EXERCISE DETAILS: Write out an exact copy of the line with "See the attached image. ## Task" and of each line after it, through the end of the records below.

═══

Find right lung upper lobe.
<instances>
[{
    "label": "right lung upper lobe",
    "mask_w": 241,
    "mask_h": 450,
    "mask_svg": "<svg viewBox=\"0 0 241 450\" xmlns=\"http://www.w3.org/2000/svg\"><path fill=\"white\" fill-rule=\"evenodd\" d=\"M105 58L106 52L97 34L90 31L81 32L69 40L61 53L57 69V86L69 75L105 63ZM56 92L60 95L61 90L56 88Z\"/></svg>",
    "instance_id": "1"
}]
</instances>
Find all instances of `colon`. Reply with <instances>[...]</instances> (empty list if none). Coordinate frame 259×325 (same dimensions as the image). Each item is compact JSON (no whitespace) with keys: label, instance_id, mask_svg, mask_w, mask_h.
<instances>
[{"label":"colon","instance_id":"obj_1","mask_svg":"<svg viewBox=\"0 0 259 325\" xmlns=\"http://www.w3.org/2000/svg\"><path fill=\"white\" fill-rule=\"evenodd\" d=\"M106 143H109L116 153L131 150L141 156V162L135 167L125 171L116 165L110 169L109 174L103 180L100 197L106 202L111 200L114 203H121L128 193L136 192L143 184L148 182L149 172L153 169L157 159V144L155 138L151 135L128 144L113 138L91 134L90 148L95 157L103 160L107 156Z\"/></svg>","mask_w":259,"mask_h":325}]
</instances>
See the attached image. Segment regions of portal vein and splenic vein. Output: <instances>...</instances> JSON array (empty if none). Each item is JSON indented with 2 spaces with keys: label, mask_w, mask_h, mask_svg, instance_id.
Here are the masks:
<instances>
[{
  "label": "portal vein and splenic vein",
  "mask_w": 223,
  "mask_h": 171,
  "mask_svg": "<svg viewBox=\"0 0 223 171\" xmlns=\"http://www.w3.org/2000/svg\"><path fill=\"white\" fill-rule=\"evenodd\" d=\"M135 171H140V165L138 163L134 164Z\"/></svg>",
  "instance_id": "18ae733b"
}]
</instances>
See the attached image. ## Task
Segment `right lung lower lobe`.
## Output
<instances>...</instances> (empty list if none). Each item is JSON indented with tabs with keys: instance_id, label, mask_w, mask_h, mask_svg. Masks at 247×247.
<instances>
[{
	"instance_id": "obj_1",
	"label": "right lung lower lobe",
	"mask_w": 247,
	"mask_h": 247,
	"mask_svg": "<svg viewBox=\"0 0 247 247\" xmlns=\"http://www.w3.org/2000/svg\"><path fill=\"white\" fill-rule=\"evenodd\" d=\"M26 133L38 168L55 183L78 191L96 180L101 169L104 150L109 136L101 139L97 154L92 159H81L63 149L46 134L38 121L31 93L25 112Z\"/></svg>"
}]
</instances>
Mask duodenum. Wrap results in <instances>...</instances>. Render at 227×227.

═══

RESPONSE:
See the attached image. ## Task
Segment `right lung lower lobe`.
## Output
<instances>...</instances> (empty list if none). Each item is JSON indented with tabs with keys: instance_id, label, mask_w, mask_h, mask_svg. Masks at 247×247.
<instances>
[{
	"instance_id": "obj_1",
	"label": "right lung lower lobe",
	"mask_w": 247,
	"mask_h": 247,
	"mask_svg": "<svg viewBox=\"0 0 247 247\" xmlns=\"http://www.w3.org/2000/svg\"><path fill=\"white\" fill-rule=\"evenodd\" d=\"M26 133L38 168L55 183L78 191L96 180L101 169L104 150L109 136L101 139L97 154L92 159H81L63 149L46 134L38 121L31 93L25 112Z\"/></svg>"
}]
</instances>
Mask duodenum. Wrap results in <instances>...</instances>. Render at 227×227.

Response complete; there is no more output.